Thanks for the quick feedback 😄 It's great to hear that you're working on this part of PTI-SDK and I'm looking forward to the results.

Important to mention: at first we define and implement

  1. more generic domains, rather then simple callback on a specific L0 API. For example DOMAIN_APPEND would correspond to a number of L0 APIs which append operations (kernel or memory op) to command list

  2. data delivered into such callback are "processed", rather then pass "raw" arguments of L0 APIs. E.g. instead of pointer to kernel - there will be unique operation id and kernel id, that could be referred/matched with other records delivered by PTI (e.g. with View records)

  3. some callbacks to generic domains can be used as a way to extend PTI collector.

I think these are valid approaches. Combining a set of API calls into domains (or groups) is a good idea, and helps in handling these kind of domains more easily. This may remove the need to basically parse all the different calls an API provides just to retrieve some arguments (e.g. the amount of device memory requested in an allocation call).

Can a tool still get the e.g. L0 API name with this generic domain approach (e.g. by having the API ID and retrieving it via a function call)? If so, that would be perfect. If not, the amount of information for the user could be a bit more limited, but one could work with that.

Not having raw data is fine for the most part I'd say. Most arguments aren't that interesting for us. However, things like unique operation id, kernel id, allocated memory and so on are. I'll keep an eye on your PR and provide feedback once that is open 😄

We've also got your requirement that you need to get all arguments from specific call to extract some useful information. And we can provide a mechanism for accessing all arguments of API.

The challenge is how to make work generic domains together API specific domains consistently and without confusion. (?)

* if user enables **generic domain** and **API specific domain**- should it get at least two callbacks for same L0 API?

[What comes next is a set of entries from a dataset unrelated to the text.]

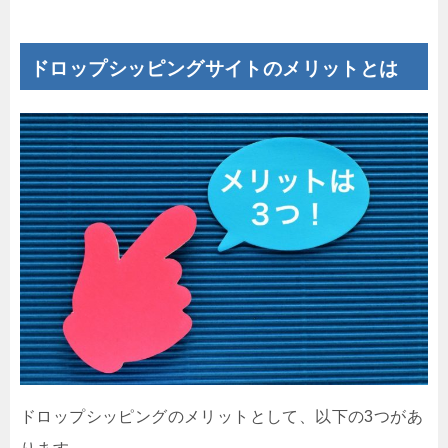
ドロップシッピングサイトのメリットとは
ドロップシッピングのメリットとして、以下の3つがあ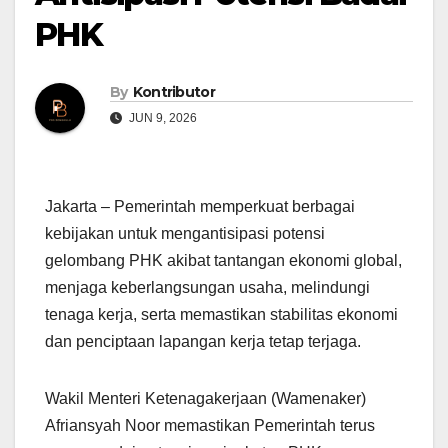
PHK
By
Kontributor
JUN 9, 2026
Jakarta – Pemerintah memperkuat berbagai
kebijakan untuk mengantisipasi potensi
gelombang PHK akibat tantangan ekonomi global,
menjaga keberlangsungan usaha, melindungi
tenaga kerja, serta memastikan stabilitas ekonomi
dan penciptaan lapangan kerja tetap terjaga.
Wakil Menteri Ketenagakerjaan (Wamenaker)
Afriansyah Noor memastikan Pemerintah terus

* what about modification PTI flow through **API specific domain**? may be we should prohibit this? and or rather rely on a user that "he/she know what is doing"

It would be great to hear your opinion on this.

I don't think that we should allow modifying the flow, or even the passed user parameters, by a tool. There are APIs where this is possible, e.g. MPI/PMPI and maybe there are tools domains where this is interesting. However, I think that this complicates the implementation quite a bit.

Regarding having generic and API specific domains, I'd tend to only allowing one to be active at the same time. This would reduce the amount of issues that can come up. I don't think that tools are particularly interested in having both active at the same time anyway. With this, you would have the option to work on the fully generic domain first, and add API specific domains later if desired.

Thyre avatar Sep 19 '25 11:09 Thyre

Can a tool still get the e.g. L0 API name with this generic domain approach (e.g. by having the API ID and retrieving it via a function call)? If so, that would be perfect. If not, the amount of information for the user could be a bit more limited, but one could work with that.

Yes, API id is part of the callback data. these IDs are already defined here There is an API to retrieve the name by ID.

thanks a lot for the feedback!

I will try to submit what is already available as a draft PR - so you can review all what is there

jfedorov avatar Sep 19 '25 12:09 jfedorov

Tagging @yuninxia, who has built support for PC sampling in a branch of HPCToolkit using the metrics API. He wants to follow these discussions.